• **The problem**
Leave every picture out. Set down all the lines below exactly.

□ □ □ □ □ □ □

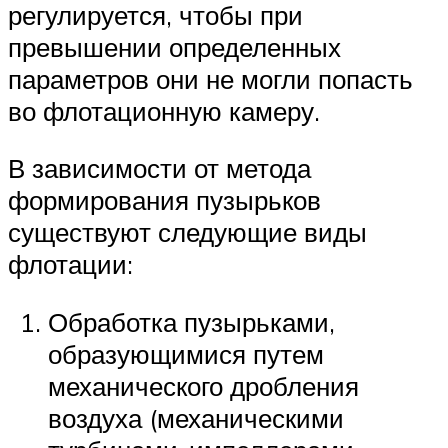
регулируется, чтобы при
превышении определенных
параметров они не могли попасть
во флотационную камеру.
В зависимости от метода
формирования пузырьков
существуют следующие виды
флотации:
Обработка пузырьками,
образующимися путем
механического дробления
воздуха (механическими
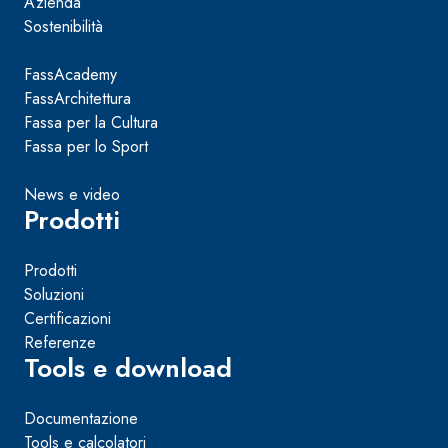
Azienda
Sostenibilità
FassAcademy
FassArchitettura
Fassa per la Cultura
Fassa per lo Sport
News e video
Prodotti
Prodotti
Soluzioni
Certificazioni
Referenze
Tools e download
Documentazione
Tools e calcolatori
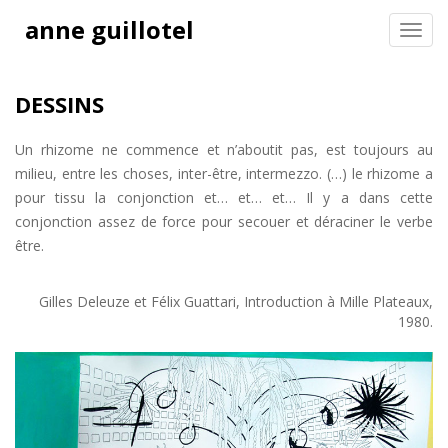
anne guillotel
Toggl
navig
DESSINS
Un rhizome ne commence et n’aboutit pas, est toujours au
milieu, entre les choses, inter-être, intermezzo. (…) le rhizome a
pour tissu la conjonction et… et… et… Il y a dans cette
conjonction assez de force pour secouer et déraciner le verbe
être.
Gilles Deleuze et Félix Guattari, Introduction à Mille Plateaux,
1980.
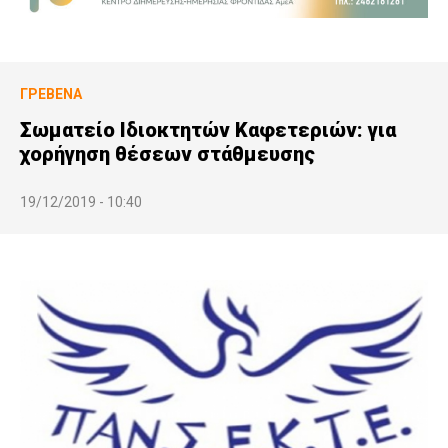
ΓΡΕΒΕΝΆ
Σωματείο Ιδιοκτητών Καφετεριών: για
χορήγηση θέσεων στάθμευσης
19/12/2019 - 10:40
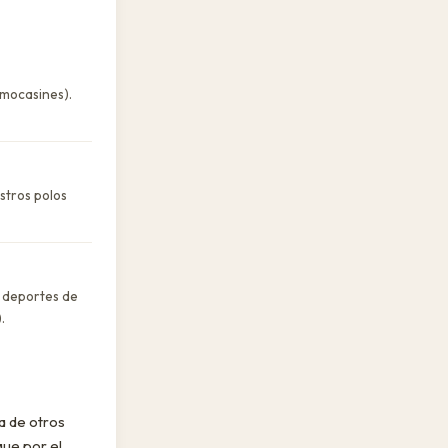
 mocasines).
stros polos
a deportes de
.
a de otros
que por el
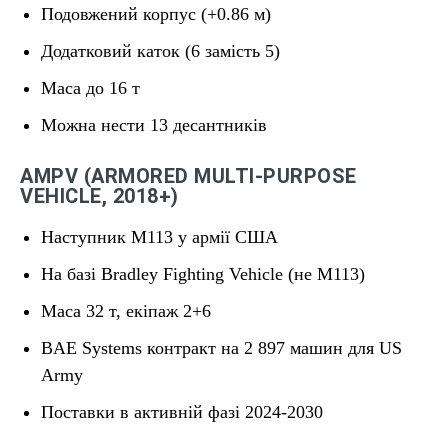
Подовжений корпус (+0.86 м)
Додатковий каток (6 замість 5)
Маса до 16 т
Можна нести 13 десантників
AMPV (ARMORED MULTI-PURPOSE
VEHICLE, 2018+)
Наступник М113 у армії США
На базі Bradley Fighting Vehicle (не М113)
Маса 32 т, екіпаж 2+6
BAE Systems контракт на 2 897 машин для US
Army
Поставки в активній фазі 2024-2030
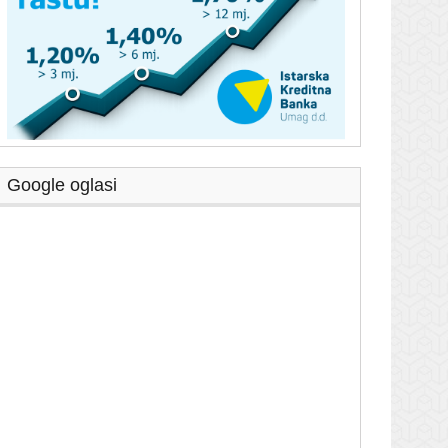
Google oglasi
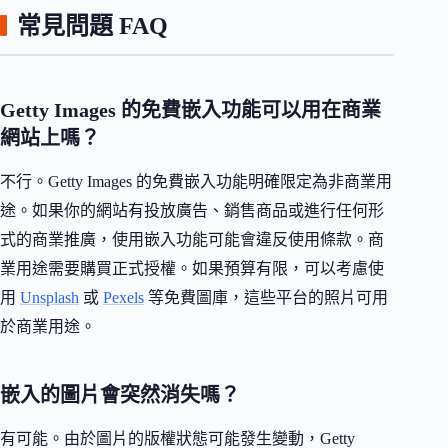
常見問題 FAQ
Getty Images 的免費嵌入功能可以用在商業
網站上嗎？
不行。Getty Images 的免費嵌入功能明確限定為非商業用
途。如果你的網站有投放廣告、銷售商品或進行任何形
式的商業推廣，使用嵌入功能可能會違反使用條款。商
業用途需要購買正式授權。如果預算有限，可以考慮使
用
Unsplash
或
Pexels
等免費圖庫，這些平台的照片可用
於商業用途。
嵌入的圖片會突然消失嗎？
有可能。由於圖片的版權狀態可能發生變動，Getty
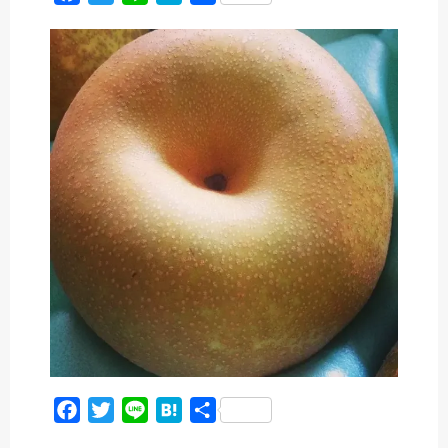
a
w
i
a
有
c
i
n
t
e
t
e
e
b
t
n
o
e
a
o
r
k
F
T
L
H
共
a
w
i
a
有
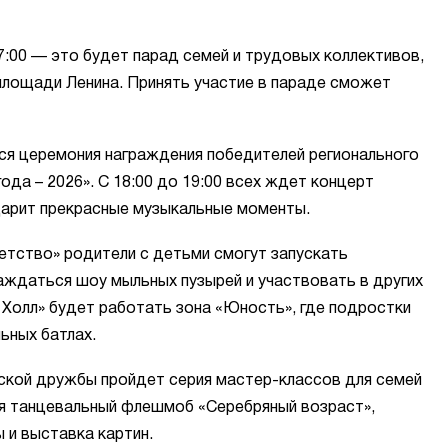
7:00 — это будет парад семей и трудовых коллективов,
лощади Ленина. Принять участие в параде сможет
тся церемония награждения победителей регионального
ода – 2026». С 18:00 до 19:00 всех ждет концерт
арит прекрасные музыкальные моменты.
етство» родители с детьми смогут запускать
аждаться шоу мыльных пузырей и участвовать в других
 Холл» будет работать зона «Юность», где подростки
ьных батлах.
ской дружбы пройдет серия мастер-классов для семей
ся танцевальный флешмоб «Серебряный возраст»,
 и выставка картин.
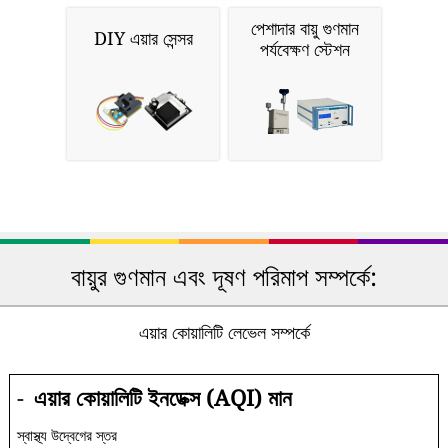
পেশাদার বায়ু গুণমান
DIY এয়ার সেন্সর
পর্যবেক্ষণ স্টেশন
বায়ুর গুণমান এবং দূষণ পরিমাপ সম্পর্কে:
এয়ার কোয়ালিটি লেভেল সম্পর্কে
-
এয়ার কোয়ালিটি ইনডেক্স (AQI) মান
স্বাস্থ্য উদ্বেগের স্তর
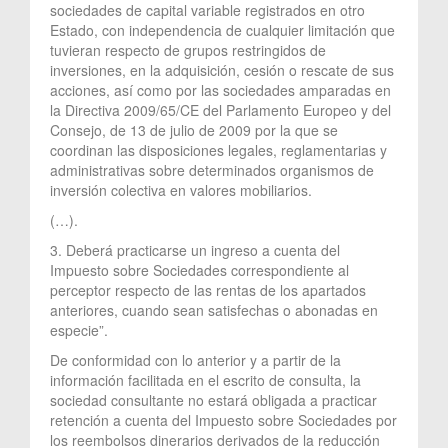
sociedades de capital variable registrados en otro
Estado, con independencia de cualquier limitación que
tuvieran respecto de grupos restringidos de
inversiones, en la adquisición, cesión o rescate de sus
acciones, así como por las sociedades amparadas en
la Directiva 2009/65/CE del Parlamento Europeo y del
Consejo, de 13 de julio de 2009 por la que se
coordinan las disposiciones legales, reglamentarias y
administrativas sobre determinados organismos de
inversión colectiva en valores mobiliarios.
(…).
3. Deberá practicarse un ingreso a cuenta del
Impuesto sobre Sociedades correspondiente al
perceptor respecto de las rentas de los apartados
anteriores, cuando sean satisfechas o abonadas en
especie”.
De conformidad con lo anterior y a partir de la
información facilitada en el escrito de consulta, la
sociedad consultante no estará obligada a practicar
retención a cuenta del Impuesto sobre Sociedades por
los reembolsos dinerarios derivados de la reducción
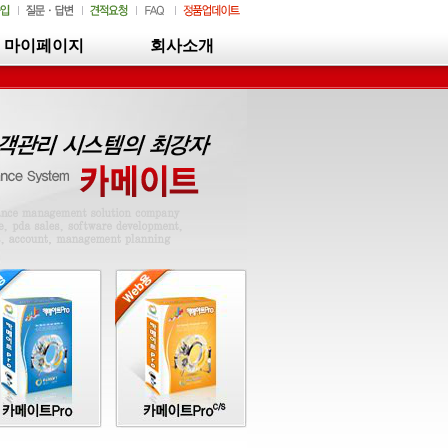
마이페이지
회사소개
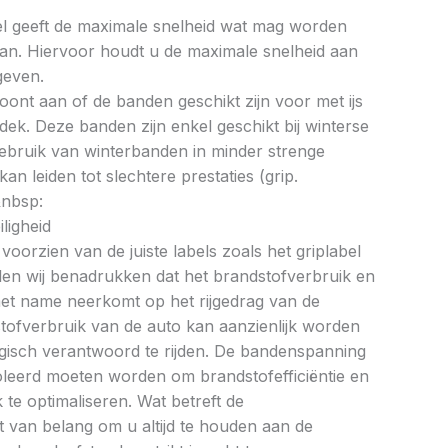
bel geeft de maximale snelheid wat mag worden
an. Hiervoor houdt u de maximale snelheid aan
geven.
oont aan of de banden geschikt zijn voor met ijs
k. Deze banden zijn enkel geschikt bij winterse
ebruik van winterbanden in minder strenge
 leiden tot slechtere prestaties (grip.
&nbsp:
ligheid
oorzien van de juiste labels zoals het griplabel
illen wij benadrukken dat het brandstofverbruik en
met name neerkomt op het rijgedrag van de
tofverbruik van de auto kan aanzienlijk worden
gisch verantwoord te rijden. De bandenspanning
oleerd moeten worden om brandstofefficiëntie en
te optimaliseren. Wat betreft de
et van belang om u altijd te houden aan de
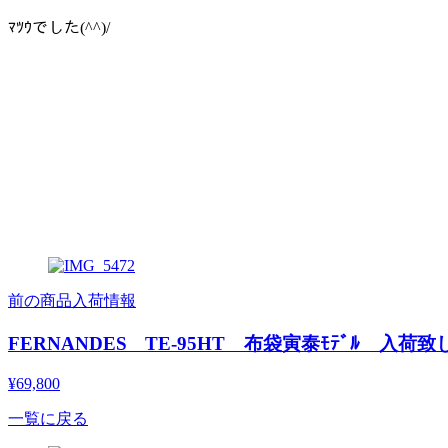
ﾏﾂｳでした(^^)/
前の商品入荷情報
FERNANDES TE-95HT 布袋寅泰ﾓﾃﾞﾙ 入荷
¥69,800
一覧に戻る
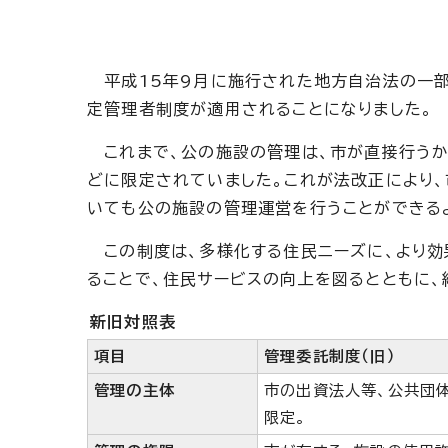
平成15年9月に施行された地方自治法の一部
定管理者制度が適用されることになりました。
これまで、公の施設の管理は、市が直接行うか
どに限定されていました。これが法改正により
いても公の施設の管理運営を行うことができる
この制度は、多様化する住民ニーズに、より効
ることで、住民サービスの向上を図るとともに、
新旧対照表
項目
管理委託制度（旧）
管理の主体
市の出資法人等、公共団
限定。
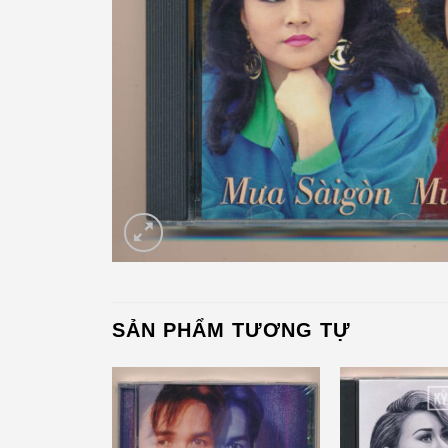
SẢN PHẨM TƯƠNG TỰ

□ □ □ □ □ □ □

• **Your solution**
регулируется, чтобы при
превышении определенных
параметров они не могли попасть
во флотационную камеру.
В зависимости от метода
формирования пузырьков
существуют следующие виды
флотации:
Обработка пузырьками,
образующимися путем
механического дробления
воздуха (механическими
Azienda
Sostenibilità
FassAcademy
FassArchitettura
Fassa per la Cultura
Fassa per lo Sport
News e video
Prodotti
Prodotti
Soluzioni
Certificazioni
Referenze
Tools e download
Documentazione
Tools e calcolatori
anne guillotel
Toggl
navig
DESSINS
Un rhizome ne commence et n’aboutit pas, est toujours au
milieu, entre les choses, inter-être, intermezzo. (…) le rhizome a
pour tissu la conjonction et… et… et… Il y a dans cette
conjonction assez de force pour secouer et déraciner le verbe
être.
Gilles Deleuze et Félix Guattari, Introduction à Mille Plateaux,
1980.
ΓΡΕΒΕΝΆ
Σωματείο Ιδιοκτητών Καφετεριών: για
χορήγηση θέσεων στάθμευσης
19/12/2019 - 10:40
 mocasines).
stros polos
a deportes de
.
a de otros
que por el
Подовжений корпус (+0.86 м)
Додатковий каток (6 замість 5)
Маса до 16 т
Можна нести 13 десантників
AMPV (ARMORED MULTI-PURPOSE
VEHICLE, 2018+)
Наступник М113 у армії США
На базі Bradley Fighting Vehicle (не М113)
Маса 32 т, екіпаж 2+6
BAE Systems контракт на 2 897 машин для US
Army
Поставки в активній фазі 2024-2030
Google oglasi
常見問題 FAQ
Getty Images 的免費嵌入功能可以用在商業
網站上嗎？
不行。Getty Images 的免費嵌入功能明確限定為非商業用
途。如果你的網站有投放廣告、銷售商品或進行任何形
式的商業推廣，使用嵌入功能可能會違反使用條款。商
業用途需要購買正式授權。如果預算有限，可以考慮使
用
Unsplash
或
Pexels
等免費圖庫，這些平台的照片可用
於商業用途。
嵌入的圖片會突然消失嗎？
有可能。由於圖片的版權狀態可能發生變動，Getty
a
w
i
a
有
c
i
n
t
e
t
e
e
b
t
n
o
e
a
o
r
k
F
T
L
H
共
a
w
i
a
有
7:00 — это будет парад семей и трудовых коллективов,
лощади Ленина. Принять участие в параде сможет
тся церемония награждения победителей регионального
ода – 2026». С 18:00 до 19:00 всех ждет концерт
арит прекрасные музыкальные моменты.
етство» родители с детьми смогут запускать
аждаться шоу мыльных пузырей и участвовать в других
 Холл» будет работать зона «Юность», где подростки
ьных батлах.
ской дружбы пройдет серия мастер-классов для семей
ся танцевальный флешмоб «Серебряный возраст»,
 и выставка картин.
পেশাদার বায়ু গুণমান
DIY এয়ার সেন্সর
পর্যবেক্ষণ স্টেশন
বায়ুর গুণমান এবং দূষণ পরিমাপ সম্পর্কে:
এয়ার কোয়ালিটি লেভেল সম্পর্কে
-
এয়ার কোয়ালিটি ইনডেক্স (AQI) মান
স্বাস্থ্য উদ্বেগের স্তর
sociedades de capital variable registrados en otro
Estado, con independencia de cualquier limitación que
tuvieran respecto de grupos restringidos de
inversiones, en la adquisición, cesión o rescate de sus
acciones, así como por las sociedades amparadas en
la Directiva 2009/65/CE del Parlamento Europeo y del
Consejo, de 13 de julio de 2009 por la que se
coordinan las disposiciones legales, reglamentarias y
administrativas sobre determinados organismos de
inversión colectiva en valores mobiliarios.
(…).
3. Deberá practicarse un ingreso a cuenta del
Impuesto sobre Sociedades correspondiente al
perceptor respecto de las rentas de los apartados
anteriores, cuando sean satisfechas o abonadas en
especie”.
De conformidad con lo anterior y a partir de la
información facilitada en el escrito de consulta, la
sociedad consultante no estará obligada a practicar
retención a cuenta del Impuesto sobre Sociedades por
los reembolsos dinerarios derivados de la reducción
마이페이지
회사소개
bel geeft de maximale snelheid wat mag worden
an. Hiervoor houdt u de maximale snelheid aan
geven.
oont aan of de banden geschikt zijn voor met ijs
k. Deze banden zijn enkel geschikt bij winterse
ebruik van winterbanden in minder strenge
 leiden tot slechtere prestaties (grip.
&nbsp:
ligheid
oorzien van de juiste labels zoals het griplabel
illen wij benadrukken dat het brandstofverbruik en
met name neerkomt op het rijgedrag van de
tofverbruik van de auto kan aanzienlijk worden
gisch verantwoord te rijden. De bandenspanning
oleerd moeten worden om brandstofefficiëntie en
te optimaliseren. Wat betreft de
et van belang om u altijd te houden aan de
ﾏﾂｳでした(^^)/
前の商品入荷情報
FERNANDES TE-95HT 布袋寅泰ﾓﾃﾞﾙ 入荷
¥69,800
一覧に戻る
平成15年9月に施行された地方自治法の一部
定管理者制度が適用されることになりました。
これまで、公の施設の管理は、市が直接行うか
どに限定されていました。これが法改正により
いても公の施設の管理運営を行うことができる
この制度は、多様化する住民ニーズに、より効
ることで、住民サービスの向上を図るとともに、
新旧対照表
項目
管理委託制度（旧）
管理の主体
市の出資法人等、公共団
限定。
SẢN PHẨM TƯƠNG TỰ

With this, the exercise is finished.